TASK DIRECTIONS: Repeat verbatim, and only, the lines of the data below, beginning at the line that contains "の一部を次のように改正する。" and stopping after the line that contains "กลุ่มชุมชน ทั่วประเทศ".

*** Opening GIVEN DATA ***

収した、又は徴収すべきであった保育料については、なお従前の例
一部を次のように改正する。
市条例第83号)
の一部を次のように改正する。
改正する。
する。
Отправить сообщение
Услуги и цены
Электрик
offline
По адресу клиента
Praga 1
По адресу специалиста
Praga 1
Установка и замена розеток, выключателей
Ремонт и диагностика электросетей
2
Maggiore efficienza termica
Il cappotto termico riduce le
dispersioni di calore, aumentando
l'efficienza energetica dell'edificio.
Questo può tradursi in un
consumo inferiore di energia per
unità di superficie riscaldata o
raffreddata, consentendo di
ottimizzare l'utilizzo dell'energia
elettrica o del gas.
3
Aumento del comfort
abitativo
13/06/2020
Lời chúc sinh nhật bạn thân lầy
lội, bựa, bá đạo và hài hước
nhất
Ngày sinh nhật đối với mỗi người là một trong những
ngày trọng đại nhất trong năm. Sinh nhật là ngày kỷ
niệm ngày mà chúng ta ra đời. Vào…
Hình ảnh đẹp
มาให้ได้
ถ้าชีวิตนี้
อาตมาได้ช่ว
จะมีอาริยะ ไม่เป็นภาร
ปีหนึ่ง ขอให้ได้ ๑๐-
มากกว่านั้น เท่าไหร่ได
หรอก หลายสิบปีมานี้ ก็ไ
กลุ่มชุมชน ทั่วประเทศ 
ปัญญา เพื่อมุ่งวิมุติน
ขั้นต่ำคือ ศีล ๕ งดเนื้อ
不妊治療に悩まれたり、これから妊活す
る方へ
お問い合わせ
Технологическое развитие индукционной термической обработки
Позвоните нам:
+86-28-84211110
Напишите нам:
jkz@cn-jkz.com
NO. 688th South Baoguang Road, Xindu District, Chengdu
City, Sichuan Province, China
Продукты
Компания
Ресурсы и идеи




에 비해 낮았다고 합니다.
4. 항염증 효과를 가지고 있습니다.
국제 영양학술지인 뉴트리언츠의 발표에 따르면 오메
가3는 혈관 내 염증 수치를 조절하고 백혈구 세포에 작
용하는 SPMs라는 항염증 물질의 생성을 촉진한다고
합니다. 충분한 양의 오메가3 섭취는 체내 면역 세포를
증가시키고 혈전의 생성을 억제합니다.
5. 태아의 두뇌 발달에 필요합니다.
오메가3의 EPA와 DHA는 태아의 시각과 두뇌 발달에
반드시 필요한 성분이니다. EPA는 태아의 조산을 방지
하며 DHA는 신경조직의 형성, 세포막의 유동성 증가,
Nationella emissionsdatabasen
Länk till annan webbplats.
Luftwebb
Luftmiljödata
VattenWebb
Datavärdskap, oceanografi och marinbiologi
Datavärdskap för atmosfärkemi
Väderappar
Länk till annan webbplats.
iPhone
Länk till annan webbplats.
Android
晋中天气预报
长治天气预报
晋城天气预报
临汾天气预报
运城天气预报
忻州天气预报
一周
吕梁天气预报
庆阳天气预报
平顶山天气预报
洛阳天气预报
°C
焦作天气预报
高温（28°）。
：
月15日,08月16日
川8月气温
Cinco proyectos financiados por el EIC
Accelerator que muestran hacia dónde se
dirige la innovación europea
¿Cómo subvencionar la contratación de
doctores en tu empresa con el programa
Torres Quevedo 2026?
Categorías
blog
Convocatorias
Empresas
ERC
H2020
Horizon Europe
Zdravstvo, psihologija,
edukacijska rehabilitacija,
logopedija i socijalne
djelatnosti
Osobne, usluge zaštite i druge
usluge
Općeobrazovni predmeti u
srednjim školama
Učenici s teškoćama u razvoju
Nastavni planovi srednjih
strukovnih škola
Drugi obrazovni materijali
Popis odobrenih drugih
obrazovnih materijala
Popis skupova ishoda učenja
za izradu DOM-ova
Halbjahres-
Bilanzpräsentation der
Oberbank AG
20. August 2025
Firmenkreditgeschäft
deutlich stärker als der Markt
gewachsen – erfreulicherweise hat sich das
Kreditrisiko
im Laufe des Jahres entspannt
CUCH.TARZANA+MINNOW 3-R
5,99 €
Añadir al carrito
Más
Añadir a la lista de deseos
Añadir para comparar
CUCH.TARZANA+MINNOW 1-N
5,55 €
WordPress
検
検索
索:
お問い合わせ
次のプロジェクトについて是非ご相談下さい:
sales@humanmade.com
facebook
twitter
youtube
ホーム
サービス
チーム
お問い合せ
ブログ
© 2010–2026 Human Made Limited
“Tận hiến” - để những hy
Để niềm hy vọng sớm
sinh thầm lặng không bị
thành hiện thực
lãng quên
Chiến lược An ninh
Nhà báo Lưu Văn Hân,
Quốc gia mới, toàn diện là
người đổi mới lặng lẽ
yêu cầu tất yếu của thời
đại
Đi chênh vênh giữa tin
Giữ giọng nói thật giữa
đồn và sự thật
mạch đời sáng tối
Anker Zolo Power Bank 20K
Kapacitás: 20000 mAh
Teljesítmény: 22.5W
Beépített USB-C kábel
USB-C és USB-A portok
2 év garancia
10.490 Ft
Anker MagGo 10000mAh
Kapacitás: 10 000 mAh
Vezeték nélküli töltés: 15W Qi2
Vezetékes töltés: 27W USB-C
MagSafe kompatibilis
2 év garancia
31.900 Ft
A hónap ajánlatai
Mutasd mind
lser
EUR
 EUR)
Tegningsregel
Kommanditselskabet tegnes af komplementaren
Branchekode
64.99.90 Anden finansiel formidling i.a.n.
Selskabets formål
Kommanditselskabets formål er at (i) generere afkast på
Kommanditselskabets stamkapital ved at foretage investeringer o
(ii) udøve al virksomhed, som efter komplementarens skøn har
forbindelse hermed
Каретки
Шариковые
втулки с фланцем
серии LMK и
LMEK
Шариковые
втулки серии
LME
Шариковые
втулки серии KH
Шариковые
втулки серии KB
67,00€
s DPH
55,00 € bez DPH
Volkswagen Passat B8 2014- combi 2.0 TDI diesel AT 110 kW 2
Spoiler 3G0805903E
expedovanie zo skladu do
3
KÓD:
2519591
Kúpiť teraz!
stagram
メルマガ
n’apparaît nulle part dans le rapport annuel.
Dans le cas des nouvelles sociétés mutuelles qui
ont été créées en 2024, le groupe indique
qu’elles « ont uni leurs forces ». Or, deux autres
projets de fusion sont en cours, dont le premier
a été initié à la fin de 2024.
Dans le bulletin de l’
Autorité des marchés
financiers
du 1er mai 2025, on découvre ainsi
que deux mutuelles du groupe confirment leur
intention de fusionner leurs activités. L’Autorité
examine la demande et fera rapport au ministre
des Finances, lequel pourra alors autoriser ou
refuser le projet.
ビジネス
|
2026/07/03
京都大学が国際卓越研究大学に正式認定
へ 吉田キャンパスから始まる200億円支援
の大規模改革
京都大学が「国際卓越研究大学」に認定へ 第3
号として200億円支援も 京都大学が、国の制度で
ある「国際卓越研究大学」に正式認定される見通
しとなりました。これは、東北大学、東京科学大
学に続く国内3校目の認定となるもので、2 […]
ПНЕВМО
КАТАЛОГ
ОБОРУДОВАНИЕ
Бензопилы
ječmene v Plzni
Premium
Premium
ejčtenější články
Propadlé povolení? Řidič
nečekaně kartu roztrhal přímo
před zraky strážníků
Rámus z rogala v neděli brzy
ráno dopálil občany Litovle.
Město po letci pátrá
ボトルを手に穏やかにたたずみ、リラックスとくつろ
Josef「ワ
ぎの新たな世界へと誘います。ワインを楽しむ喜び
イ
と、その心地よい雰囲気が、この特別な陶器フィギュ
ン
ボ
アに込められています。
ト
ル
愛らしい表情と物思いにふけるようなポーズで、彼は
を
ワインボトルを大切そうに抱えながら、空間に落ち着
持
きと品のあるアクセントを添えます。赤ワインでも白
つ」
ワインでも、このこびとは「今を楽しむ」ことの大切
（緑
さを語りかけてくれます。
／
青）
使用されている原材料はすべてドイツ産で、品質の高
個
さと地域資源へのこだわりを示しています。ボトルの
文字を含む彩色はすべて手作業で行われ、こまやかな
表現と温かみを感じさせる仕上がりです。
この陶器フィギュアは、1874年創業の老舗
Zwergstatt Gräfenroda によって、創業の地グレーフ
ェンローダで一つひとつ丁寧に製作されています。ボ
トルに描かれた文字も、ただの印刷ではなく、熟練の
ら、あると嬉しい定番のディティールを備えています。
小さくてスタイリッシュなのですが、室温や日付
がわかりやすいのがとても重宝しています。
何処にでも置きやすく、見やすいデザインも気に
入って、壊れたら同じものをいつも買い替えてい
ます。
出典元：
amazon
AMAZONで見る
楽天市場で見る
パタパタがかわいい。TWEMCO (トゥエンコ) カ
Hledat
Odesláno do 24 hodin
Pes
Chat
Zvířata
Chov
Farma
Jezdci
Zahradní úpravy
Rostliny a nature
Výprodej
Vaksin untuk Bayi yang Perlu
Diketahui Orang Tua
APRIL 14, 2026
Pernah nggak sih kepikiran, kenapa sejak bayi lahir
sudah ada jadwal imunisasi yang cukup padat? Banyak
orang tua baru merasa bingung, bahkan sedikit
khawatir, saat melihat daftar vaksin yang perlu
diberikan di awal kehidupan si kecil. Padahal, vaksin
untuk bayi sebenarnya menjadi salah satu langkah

*** Closing GIVEN DATA ***

TASK SOLUTION:
の一部を次のように改正する。
改正する。
する。
Отправить сообщение
Услуги и цены
Электрик
offline
По адресу клиента
Praga 1
По адресу специалиста
Praga 1
Установка и замена розеток, выключателей
Ремонт и диагностика электросетей
2
Maggiore efficienza termica
Il cappotto termico riduce le
dispersioni di calore, aumentando
l'efficienza energetica dell'edificio.
Questo può tradursi in un
consumo inferiore di energia per
unità di superficie riscaldata o
raffreddata, consentendo di
ottimizzare l'utilizzo dell'energia
elettrica o del gas.
3
Aumento del comfort
abitativo
13/06/2020
Lời chúc sinh nhật bạn thân lầy
lội, bựa, bá đạo và hài hước
nhất
Ngày sinh nhật đối với mỗi người là một trong những
ngày trọng đại nhất trong năm. Sinh nhật là ngày kỷ
niệm ngày mà chúng ta ra đời. Vào…
Hình ảnh đẹp
มาให้ได้
ถ้าชีวิตนี้
อาตมาได้ช่ว
จะมีอาริยะ ไม่เป็นภาร
ปีหนึ่ง ขอให้ได้ ๑๐-
มากกว่านั้น เท่าไหร่ได
หรอก หลายสิบปีมานี้ ก็ไ
กลุ่มชุมชน ทั่วประเทศ 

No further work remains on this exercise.